North Korea's launch of what experts say was an intercontinental ballistic missile gate-crashed a landmark speech by Obama in the Czech capital Prague where he called for a nuclear-free world.
"Rules must be binding," the president said, hours after the North Korean launch, which he said breached UN resolutions. "Violations must be punished. Words must mean something."
Backing the demands of its rattled Japanese and South Korean allies, the United States pushed for the Security Council session. But no meaningful UN action came Sunday after China, supported by Russia, called for "restraint."
The Security Council debate revealed the diplomatic limitations of Obama's rhetoric, but it also served as a chance for Washington to "close ranks" with the Asian allies, said John Park of the United States Institute of Peace.
"These are very difficult discussions that the US will conduct at the UN," the Korean-American analyst observed.
"But the direction is clear from the White House press statement issued after the launch: they want to get past this missile issue and get back to the six-party talks."
Those talks, aimed at dismantling North Korea's nuclear program, have stalled. Pyongyang's real motivation behind the missile launch may in fact have been to grab the attention of the new Obama administration.
"They ratchet up international tensions and the US comes to the negotiating table. It's worked in the past with the US," said James Person of the Woodrow Wilson International Center for Scholars.
According to Person, North Korea has always wanted to torpedo the six-party process, ditch Japan and South Korea from the talks, and deal with the United States bilaterally.
"This missile launch had been long in the planning.
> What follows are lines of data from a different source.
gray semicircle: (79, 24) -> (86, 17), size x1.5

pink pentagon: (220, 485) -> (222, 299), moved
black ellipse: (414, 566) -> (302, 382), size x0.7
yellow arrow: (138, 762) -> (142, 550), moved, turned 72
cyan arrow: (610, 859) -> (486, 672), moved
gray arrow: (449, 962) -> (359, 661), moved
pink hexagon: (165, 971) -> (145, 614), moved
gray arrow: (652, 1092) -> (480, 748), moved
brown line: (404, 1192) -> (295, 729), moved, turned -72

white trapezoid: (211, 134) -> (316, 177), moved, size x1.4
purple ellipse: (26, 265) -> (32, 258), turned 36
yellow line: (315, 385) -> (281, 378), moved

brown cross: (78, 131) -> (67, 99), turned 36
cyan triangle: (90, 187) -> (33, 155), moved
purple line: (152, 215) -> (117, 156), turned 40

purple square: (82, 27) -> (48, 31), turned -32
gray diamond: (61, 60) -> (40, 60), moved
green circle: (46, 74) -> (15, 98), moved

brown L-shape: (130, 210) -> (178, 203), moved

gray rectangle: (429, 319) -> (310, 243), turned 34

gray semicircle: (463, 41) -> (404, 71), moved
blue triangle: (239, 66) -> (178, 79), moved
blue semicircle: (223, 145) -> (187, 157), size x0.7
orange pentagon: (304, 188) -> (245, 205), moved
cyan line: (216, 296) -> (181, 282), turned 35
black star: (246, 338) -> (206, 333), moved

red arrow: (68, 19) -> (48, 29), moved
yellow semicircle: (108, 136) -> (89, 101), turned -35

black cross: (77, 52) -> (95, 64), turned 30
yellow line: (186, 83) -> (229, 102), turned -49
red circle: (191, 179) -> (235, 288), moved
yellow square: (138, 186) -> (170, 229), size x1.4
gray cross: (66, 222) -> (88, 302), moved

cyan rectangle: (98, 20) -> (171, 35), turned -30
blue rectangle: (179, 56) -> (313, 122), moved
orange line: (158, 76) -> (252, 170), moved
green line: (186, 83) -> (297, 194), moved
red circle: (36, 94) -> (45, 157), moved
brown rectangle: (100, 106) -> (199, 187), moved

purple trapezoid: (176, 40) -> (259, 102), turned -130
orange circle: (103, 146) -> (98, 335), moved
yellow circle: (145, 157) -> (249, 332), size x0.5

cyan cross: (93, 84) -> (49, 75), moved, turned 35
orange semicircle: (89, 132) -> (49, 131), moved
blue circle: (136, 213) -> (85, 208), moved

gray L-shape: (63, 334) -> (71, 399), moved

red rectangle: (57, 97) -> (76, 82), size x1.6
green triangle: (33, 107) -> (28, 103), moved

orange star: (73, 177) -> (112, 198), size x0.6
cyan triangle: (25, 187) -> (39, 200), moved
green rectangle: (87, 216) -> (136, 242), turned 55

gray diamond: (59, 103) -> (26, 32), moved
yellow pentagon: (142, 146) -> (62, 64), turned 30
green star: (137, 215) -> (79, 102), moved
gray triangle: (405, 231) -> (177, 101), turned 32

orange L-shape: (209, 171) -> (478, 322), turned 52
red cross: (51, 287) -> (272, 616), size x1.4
So I think there should have been a more calculated approach from the US," he said, questioning the wisdom of going the UN route despite the guaranteed objections of China.
The US State Department said Monday it wanted a strong response from the United Nations condemning North Korea's rocket test, but hinted it need not come through a Security Council resolution.
Such resolutions are generally legally binding, but the 15-nation UN body can also issue non-binding "presidential statements."
"We have to see what kind of unity the United States can forge with China. We're still in the middle of the game," Bush at Brookings argued.
"The goal is walking a fine line to get the Chinese on board to the extent that North Korea understands that it has miscalculated and can't get its way by provocation."